**Your instructions:** Print all the data, keeping every line exactly as it is.

[[ Supplied data, beginning ]]

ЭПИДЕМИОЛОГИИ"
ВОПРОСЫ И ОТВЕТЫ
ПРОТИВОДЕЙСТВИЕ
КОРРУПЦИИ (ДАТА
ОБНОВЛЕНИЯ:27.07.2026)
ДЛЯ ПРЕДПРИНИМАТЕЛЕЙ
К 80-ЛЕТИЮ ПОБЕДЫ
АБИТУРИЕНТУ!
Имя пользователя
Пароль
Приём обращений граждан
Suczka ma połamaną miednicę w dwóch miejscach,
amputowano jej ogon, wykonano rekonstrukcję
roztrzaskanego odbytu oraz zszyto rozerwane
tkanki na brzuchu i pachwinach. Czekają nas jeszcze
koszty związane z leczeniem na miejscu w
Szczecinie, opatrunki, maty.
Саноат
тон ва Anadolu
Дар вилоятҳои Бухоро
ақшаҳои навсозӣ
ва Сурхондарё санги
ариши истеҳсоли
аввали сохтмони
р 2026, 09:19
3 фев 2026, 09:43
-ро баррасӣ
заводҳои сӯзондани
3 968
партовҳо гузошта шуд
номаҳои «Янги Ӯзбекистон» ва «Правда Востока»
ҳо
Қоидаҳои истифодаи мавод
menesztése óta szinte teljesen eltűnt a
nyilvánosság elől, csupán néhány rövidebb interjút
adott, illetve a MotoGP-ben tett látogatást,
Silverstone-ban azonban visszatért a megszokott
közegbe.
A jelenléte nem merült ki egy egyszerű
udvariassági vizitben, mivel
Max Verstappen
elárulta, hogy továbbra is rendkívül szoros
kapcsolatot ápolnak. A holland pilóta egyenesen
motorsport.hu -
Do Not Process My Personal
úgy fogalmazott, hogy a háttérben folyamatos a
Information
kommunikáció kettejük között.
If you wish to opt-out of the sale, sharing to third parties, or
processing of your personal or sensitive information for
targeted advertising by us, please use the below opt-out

[[ Supplied data, end ]]

**Result for this exercise:**
ЭПИДЕМИОЛОГИИ"
ВОПРОСЫ И ОТВЕТЫ
ПРОТИВОДЕЙСТВИЕ
КОРРУПЦИИ (ДАТА
ОБНОВЛЕНИЯ:27.07.2026)
ДЛЯ ПРЕДПРИНИМАТЕЛЕЙ
К 80-ЛЕТИЮ ПОБЕДЫ
АБИТУРИЕНТУ!
Имя пользователя
Пароль
Приём обращений граждан
Suczka ma połamaną miednicę w dwóch miejscach,
amputowano jej ogon, wykonano rekonstrukcję
roztrzaskanego odbytu oraz zszyto rozerwane
tkanki na brzuchu i pachwinach. Czekają nas jeszcze
koszty związane z leczeniem na miejscu w
Szczecinie, opatrunki, maty.
Саноат
тон ва Anadolu
Дар вилоятҳои Бухоро
ақшаҳои навсозӣ
ва Сурхондарё санги
ариши истеҳсоли
аввали сохтмони
р 2026, 09:19
3 фев 2026, 09:43
-ро баррасӣ
заводҳои сӯзондани
3 968
партовҳо гузошта шуд
номаҳои «Янги Ӯзбекистон» ва «Правда Востока»
ҳо
Қоидаҳои истифодаи мавод
menesztése óta szinte teljesen eltűnt a
nyilvánosság elől, csupán néhány rövidebb interjút
adott, illetve a MotoGP-ben tett látogatást,
Silverstone-ban azonban visszatért a megszokott
közegbe.
A jelenléte nem merült ki egy egyszerű
udvariassági vizitben, mivel
Max Verstappen
elárulta, hogy továbbra is rendkívül szoros
kapcsolatot ápolnak. A holland pilóta egyenesen
motorsport.hu -
Do Not Process My Personal
úgy fogalmazott, hogy a háttérben folyamatos a
Information
kommunikáció kettejük között.
If you wish to opt-out of the sale, sharing to third parties, or
processing of your personal or sensitive information for
targeted advertising by us, please use the below opt-out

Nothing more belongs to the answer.